[THE DATA]

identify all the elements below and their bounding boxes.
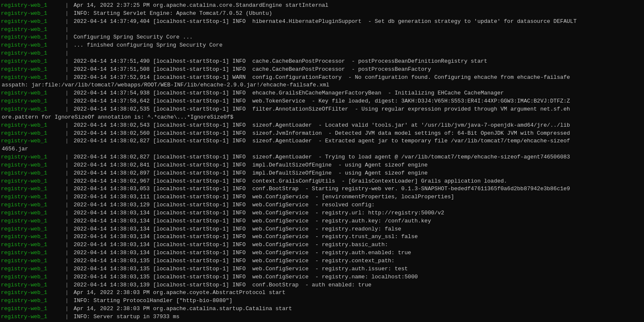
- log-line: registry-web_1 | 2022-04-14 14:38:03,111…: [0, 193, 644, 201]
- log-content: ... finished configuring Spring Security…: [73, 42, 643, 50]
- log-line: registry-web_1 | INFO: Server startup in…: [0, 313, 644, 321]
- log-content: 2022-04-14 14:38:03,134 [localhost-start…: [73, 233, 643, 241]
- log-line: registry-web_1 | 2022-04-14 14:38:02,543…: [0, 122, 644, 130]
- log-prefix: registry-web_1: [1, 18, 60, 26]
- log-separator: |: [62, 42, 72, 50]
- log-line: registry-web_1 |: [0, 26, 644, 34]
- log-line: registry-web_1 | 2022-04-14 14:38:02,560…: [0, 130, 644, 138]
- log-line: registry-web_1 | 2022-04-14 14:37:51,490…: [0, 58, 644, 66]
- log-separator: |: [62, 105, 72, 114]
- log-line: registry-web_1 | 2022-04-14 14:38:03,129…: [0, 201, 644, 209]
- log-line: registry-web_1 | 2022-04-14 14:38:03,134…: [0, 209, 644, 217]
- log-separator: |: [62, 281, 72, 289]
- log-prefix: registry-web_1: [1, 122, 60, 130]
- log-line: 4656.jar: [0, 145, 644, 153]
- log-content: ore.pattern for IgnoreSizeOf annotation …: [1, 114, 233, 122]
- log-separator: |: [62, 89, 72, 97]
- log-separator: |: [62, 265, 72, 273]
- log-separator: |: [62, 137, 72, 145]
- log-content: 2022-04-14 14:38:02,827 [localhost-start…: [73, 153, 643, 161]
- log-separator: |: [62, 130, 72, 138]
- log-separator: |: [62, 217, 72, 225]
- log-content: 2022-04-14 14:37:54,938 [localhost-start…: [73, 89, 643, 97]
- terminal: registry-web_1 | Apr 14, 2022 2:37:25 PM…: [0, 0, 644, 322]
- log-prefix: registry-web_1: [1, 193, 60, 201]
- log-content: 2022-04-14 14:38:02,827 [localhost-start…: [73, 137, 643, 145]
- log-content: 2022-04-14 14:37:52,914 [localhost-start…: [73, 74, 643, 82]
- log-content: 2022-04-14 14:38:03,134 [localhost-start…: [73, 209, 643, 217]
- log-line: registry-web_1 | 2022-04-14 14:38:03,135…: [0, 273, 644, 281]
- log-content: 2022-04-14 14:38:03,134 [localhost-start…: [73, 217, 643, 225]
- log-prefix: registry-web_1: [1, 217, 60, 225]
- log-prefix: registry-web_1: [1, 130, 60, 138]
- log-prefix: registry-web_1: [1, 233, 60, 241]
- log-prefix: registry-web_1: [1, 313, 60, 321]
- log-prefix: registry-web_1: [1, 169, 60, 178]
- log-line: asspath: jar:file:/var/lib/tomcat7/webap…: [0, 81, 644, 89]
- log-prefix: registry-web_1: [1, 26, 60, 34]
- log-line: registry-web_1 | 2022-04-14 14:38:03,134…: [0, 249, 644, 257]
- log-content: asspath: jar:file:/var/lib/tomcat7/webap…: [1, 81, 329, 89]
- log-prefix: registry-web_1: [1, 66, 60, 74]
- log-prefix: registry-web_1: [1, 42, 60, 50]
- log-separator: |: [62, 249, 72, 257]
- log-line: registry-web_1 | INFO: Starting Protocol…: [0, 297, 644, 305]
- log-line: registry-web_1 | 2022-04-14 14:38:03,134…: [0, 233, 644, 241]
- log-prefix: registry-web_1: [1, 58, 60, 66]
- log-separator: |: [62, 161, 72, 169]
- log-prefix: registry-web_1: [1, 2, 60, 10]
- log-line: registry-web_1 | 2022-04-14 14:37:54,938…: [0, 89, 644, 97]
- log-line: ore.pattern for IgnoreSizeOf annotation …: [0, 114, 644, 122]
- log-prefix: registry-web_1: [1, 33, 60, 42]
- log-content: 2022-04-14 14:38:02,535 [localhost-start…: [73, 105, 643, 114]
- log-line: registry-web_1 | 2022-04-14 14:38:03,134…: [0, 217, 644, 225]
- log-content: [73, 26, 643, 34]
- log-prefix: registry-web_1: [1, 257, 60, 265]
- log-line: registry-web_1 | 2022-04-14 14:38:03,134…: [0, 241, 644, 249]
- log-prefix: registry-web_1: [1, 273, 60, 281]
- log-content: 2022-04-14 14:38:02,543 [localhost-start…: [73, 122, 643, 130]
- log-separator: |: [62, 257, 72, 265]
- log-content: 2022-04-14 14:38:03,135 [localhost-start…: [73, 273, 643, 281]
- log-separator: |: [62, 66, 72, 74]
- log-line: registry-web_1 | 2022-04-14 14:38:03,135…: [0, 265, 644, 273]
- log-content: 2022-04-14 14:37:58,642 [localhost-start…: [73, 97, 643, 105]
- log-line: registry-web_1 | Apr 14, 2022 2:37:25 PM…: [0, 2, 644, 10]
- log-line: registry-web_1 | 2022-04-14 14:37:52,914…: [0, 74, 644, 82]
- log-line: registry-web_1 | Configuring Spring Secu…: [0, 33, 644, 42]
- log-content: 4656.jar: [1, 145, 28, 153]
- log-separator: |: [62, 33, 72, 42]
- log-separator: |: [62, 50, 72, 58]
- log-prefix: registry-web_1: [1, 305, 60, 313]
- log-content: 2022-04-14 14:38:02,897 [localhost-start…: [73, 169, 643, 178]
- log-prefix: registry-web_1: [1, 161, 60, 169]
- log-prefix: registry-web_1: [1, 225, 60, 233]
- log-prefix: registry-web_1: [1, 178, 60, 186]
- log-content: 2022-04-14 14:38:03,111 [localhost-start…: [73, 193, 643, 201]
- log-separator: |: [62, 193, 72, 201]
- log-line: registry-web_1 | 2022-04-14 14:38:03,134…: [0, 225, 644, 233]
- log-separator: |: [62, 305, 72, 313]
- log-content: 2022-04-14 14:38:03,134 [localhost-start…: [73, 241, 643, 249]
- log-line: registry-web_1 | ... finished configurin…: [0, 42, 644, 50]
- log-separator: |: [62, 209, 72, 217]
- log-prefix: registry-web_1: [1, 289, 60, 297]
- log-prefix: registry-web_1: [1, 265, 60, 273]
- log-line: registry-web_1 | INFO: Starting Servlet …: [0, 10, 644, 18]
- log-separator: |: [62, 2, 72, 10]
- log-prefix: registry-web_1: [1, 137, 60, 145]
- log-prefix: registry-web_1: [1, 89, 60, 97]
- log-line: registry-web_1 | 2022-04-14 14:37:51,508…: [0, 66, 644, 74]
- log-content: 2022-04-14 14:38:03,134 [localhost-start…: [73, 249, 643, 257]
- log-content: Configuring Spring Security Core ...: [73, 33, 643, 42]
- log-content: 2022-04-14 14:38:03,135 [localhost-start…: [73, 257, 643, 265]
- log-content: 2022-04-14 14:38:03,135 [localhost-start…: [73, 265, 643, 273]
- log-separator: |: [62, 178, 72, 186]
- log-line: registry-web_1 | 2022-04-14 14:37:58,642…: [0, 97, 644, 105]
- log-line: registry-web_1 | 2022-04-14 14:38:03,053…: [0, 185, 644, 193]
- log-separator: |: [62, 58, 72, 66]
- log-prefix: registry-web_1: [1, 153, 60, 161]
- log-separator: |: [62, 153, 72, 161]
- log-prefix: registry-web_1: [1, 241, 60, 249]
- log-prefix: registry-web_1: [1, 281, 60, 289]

[/THE DATA]

YOUR OBJECTIVE →
Print all data above verbatim, except pictures.

EXPECTED ANSWER →
identify all the elements below and their bounding boxes.
- log-line: registry-web_1 | 2022-04-14 14:38:03,111…: [0, 193, 644, 201]
- log-content: ... finished configuring Spring Security…: [73, 42, 643, 50]
- log-line: registry-web_1 | INFO: Server startup in…: [0, 313, 644, 321]
- log-content: 2022-04-14 14:38:03,134 [localhost-start…: [73, 233, 643, 241]
- log-line: registry-web_1 | 2022-04-14 14:38:02,543…: [0, 122, 644, 130]
- log-prefix: registry-web_1: [1, 18, 60, 26]
- log-separator: |: [62, 42, 72, 50]
- log-line: registry-web_1 |: [0, 26, 644, 34]
- log-line: registry-web_1 | 2022-04-14 14:38:02,560…: [0, 130, 644, 138]
- log-line: registry-web_1 | 2022-04-14 14:37:51,490…: [0, 58, 644, 66]
- log-separator: |: [62, 105, 72, 114]
- log-line: registry-web_1 | 2022-04-14 14:38:03,129…: [0, 201, 644, 209]
- log-line: registry-web_1 | 2022-04-14 14:38:03,134…: [0, 209, 644, 217]
- log-separator: |: [62, 281, 72, 289]
- log-prefix: registry-web_1: [1, 122, 60, 130]
- log-line: 4656.jar: [0, 145, 644, 153]
- log-content: ore.pattern for IgnoreSizeOf annotation …: [1, 114, 233, 122]
- log-separator: |: [62, 89, 72, 97]
- log-separator: |: [62, 265, 72, 273]
- log-separator: |: [62, 137, 72, 145]
- log-content: 2022-04-14 14:38:02,827 [localhost-start…: [73, 153, 643, 161]
- log-separator: |: [62, 130, 72, 138]
- log-separator: |: [62, 217, 72, 225]
- log-content: 2022-04-14 14:37:54,938 [localhost-start…: [73, 89, 643, 97]
- terminal: registry-web_1 | Apr 14, 2022 2:37:25 PM…: [0, 0, 644, 322]
- log-prefix: registry-web_1: [1, 193, 60, 201]
- log-content: 2022-04-14 14:38:02,827 [localhost-start…: [73, 137, 643, 145]
- log-content: 2022-04-14 14:37:52,914 [localhost-start…: [73, 74, 643, 82]
- log-content: 2022-04-14 14:38:03,134 [localhost-start…: [73, 209, 643, 217]
- log-line: registry-web_1 | 2022-04-14 14:38:03,135…: [0, 273, 644, 281]
- log-content: 2022-04-14 14:38:03,134 [localhost-start…: [73, 217, 643, 225]
- log-prefix: registry-web_1: [1, 217, 60, 225]
- log-prefix: registry-web_1: [1, 130, 60, 138]
- log-prefix: registry-web_1: [1, 233, 60, 241]
- log-prefix: registry-web_1: [1, 313, 60, 321]
- log-prefix: registry-web_1: [1, 169, 60, 178]
- log-line: asspath: jar:file:/var/lib/tomcat7/webap…: [0, 81, 644, 89]
- log-prefix: registry-web_1: [1, 26, 60, 34]
- log-line: registry-web_1 | 2022-04-14 14:38:03,134…: [0, 249, 644, 257]
- log-content: asspath: jar:file:/var/lib/tomcat7/webap…: [1, 81, 329, 89]
- log-prefix: registry-web_1: [1, 66, 60, 74]
- log-prefix: registry-web_1: [1, 42, 60, 50]
- log-separator: |: [62, 249, 72, 257]
- log-line: registry-web_1 | INFO: Starting Protocol…: [0, 297, 644, 305]
- log-line: registry-web_1 | 2022-04-14 14:38:03,134…: [0, 233, 644, 241]
- log-prefix: registry-web_1: [1, 58, 60, 66]
- log-separator: |: [62, 161, 72, 169]
- log-prefix: registry-web_1: [1, 2, 60, 10]
- log-line: registry-web_1 | 2022-04-14 14:37:54,938…: [0, 89, 644, 97]
- log-line: ore.pattern for IgnoreSizeOf annotation …: [0, 114, 644, 122]
- log-prefix: registry-web_1: [1, 33, 60, 42]
- log-content: 2022-04-14 14:38:02,535 [localhost-start…: [73, 105, 643, 114]
- log-line: registry-web_1 | 2022-04-14 14:38:03,134…: [0, 217, 644, 225]
- log-content: [73, 26, 643, 34]
- log-prefix: registry-web_1: [1, 257, 60, 265]
- log-line: registry-web_1 | 2022-04-14 14:38:03,134…: [0, 241, 644, 249]
- log-prefix: registry-web_1: [1, 273, 60, 281]
- log-content: 2022-04-14 14:38:02,543 [localhost-start…: [73, 122, 643, 130]
- log-separator: |: [62, 257, 72, 265]
- log-content: 2022-04-14 14:38:03,135 [localhost-start…: [73, 273, 643, 281]
- log-separator: |: [62, 66, 72, 74]
- log-line: registry-web_1 | 2022-04-14 14:38:03,135…: [0, 265, 644, 273]
- log-content: 2022-04-14 14:37:58,642 [localhost-start…: [73, 97, 643, 105]
- log-line: registry-web_1 | Apr 14, 2022 2:37:25 PM…: [0, 2, 644, 10]
- log-line: registry-web_1 | 2022-04-14 14:37:52,914…: [0, 74, 644, 82]
- log-line: registry-web_1 | Configuring Spring Secu…: [0, 33, 644, 42]
- log-content: 4656.jar: [1, 145, 28, 153]
- log-separator: |: [62, 33, 72, 42]
- log-separator: |: [62, 50, 72, 58]
- log-prefix: registry-web_1: [1, 305, 60, 313]
- log-content: 2022-04-14 14:38:02,897 [localhost-start…: [73, 169, 643, 178]
- log-prefix: registry-web_1: [1, 161, 60, 169]
- log-prefix: registry-web_1: [1, 225, 60, 233]
- log-prefix: registry-web_1: [1, 178, 60, 186]
- log-content: 2022-04-14 14:38:03,111 [localhost-start…: [73, 193, 643, 201]
- log-separator: |: [62, 193, 72, 201]
- log-line: registry-web_1 | 2022-04-14 14:38:03,134…: [0, 225, 644, 233]
- log-separator: |: [62, 305, 72, 313]
- log-content: 2022-04-14 14:38:03,134 [localhost-start…: [73, 241, 643, 249]
- log-line: registry-web_1 | ... finished configurin…: [0, 42, 644, 50]
- log-separator: |: [62, 209, 72, 217]
- log-prefix: registry-web_1: [1, 289, 60, 297]
- log-prefix: registry-web_1: [1, 265, 60, 273]
- log-line: registry-web_1 | INFO: Starting Servlet …: [0, 10, 644, 18]
- log-separator: |: [62, 2, 72, 10]
- log-prefix: registry-web_1: [1, 137, 60, 145]
- log-prefix: registry-web_1: [1, 89, 60, 97]
- log-line: registry-web_1 | 2022-04-14 14:37:51,508…: [0, 66, 644, 74]
- log-content: 2022-04-14 14:38:03,134 [localhost-start…: [73, 249, 643, 257]
- log-content: Configuring Spring Security Core ...: [73, 33, 643, 42]
- log-content: 2022-04-14 14:38:03,135 [localhost-start…: [73, 257, 643, 265]
- log-content: 2022-04-14 14:38:03,135 [localhost-start…: [73, 265, 643, 273]
- log-separator: |: [62, 178, 72, 186]
- log-line: registry-web_1 | 2022-04-14 14:37:58,642…: [0, 97, 644, 105]
- log-line: registry-web_1 | 2022-04-14 14:38:03,053…: [0, 185, 644, 193]
- log-separator: |: [62, 58, 72, 66]
- log-prefix: registry-web_1: [1, 153, 60, 161]
- log-separator: |: [62, 153, 72, 161]
- log-prefix: registry-web_1: [1, 241, 60, 249]
- log-prefix: registry-web_1: [1, 281, 60, 289]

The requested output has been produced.